▶ _The problem_
The data is to be repeated exactly, with the images removed.
++++ Available data
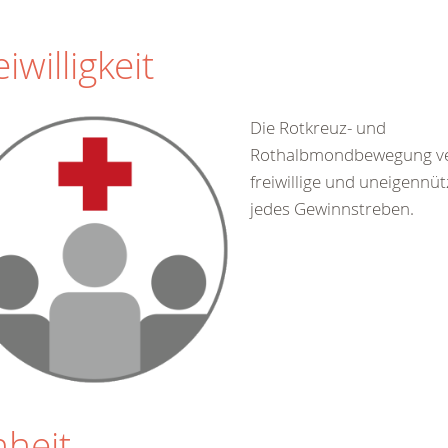
eiwilligkeit
Die Rotkreuz- und
Rothalbmondbewegung ve
freiwillige und uneigennüt
jedes Gewinnstreben.
nheit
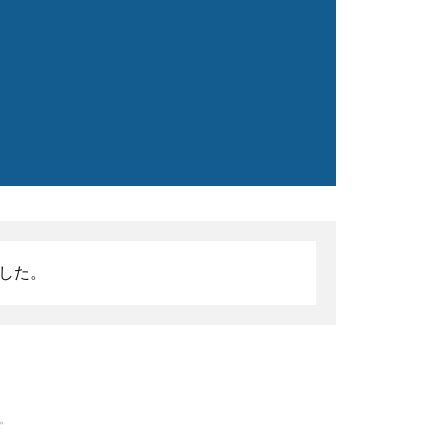
した。
。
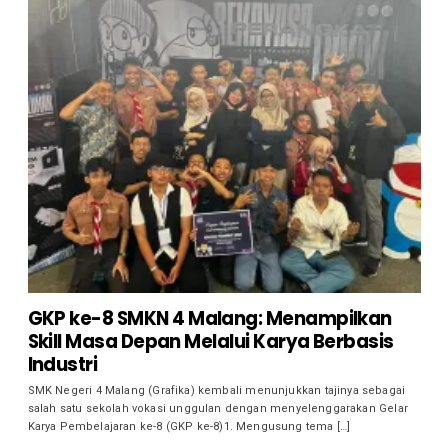
GKP ke-8 SMKN 4 Malang: Menampilkan
Skill Masa Depan Melalui Karya Berbasis
Industri
SMK Negeri 4 Malang (Grafika) kembali menunjukkan tajinya sebagai
salah satu sekolah vokasi unggulan dengan menyelenggarakan Gelar
Karya Pembelajaran ke-8 (GKP ke-8)1. Mengusung tema […]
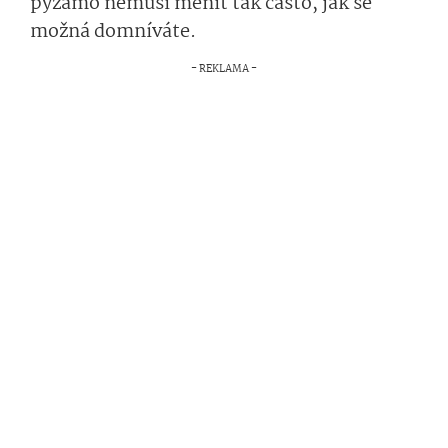
pyžamo nemusí měnit tak často, jak se
možná domníváte.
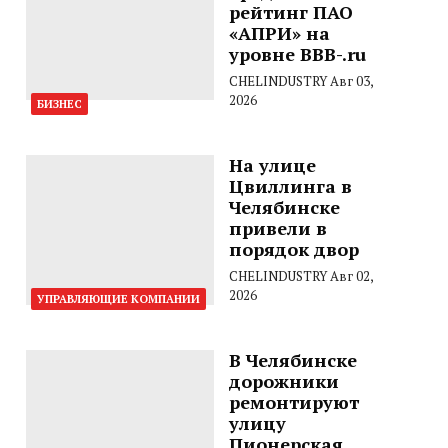
рейтинг ПАО
«АПРИ» на
уровне BBB-.ru
CHELINDUSTRY
Авг 03,
2026
БИЗНЕС
На улице
Цвиллинга в
Челябинске
привели в
порядок двор
CHELINDUSTRY
Авг 02,
2026
УПРАВЛЯЮЩИЕ КОМПАНИИ
В Челябинске
дорожники
ремонтируют
улицу
Пионерская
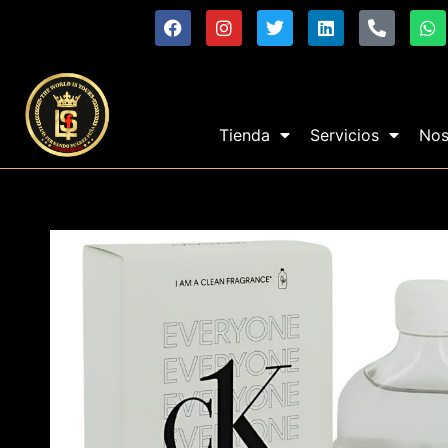
Tienda
Servicios
Nos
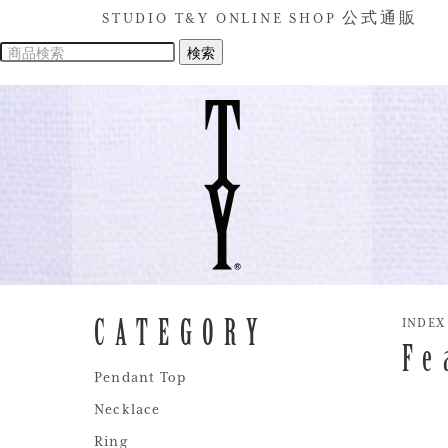
STUDIO T&Y ONLINE SHOP 公式通販
CATEGORY
INDEX
Fe
Pendant Top
Necklace
Ring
++++++++
▶ _Exercise answer_
eiwilligkeit
Die Rotkreuz- und
Rothalbmondbewegung ve
freiwillige und uneigennüt
jedes Gewinnstreben.
nheit
した。
。
GKP ke-8 SMKN 4 Malang: Menampilkan
Skill Masa Depan Melalui Karya Berbasis
Industri
SMK Negeri 4 Malang (Grafika) kembali menunjukkan tajinya sebagai
salah satu sekolah vokasi unggulan dengan menyelenggarakan Gelar
Karya Pembelajaran ke-8 (GKP ke-8)1. Mengusung tema […]
pyžamo nemusí měnit tak často, jak se
možná domníváte.
рейтинг ПАО
«АПРИ» на
уровне BBB-.ru
CHELINDUSTRY
Авг 03,
2026
БИЗНЕС
На улице
Цвиллинга в
Челябинске
привели в
порядок двор
CHELINDUSTRY
Авг 02,
2026
УПРАВЛЯЮЩИЕ КОМПАНИИ
В Челябинске
дорожники
ремонтируют
улицу
Пионерская
Tienda
Servicios
Nos
STUDIO T&Y ONLINE SHOP 公式通販
CATEGORY
INDEX
Fe
Pendant Top
Necklace
Ring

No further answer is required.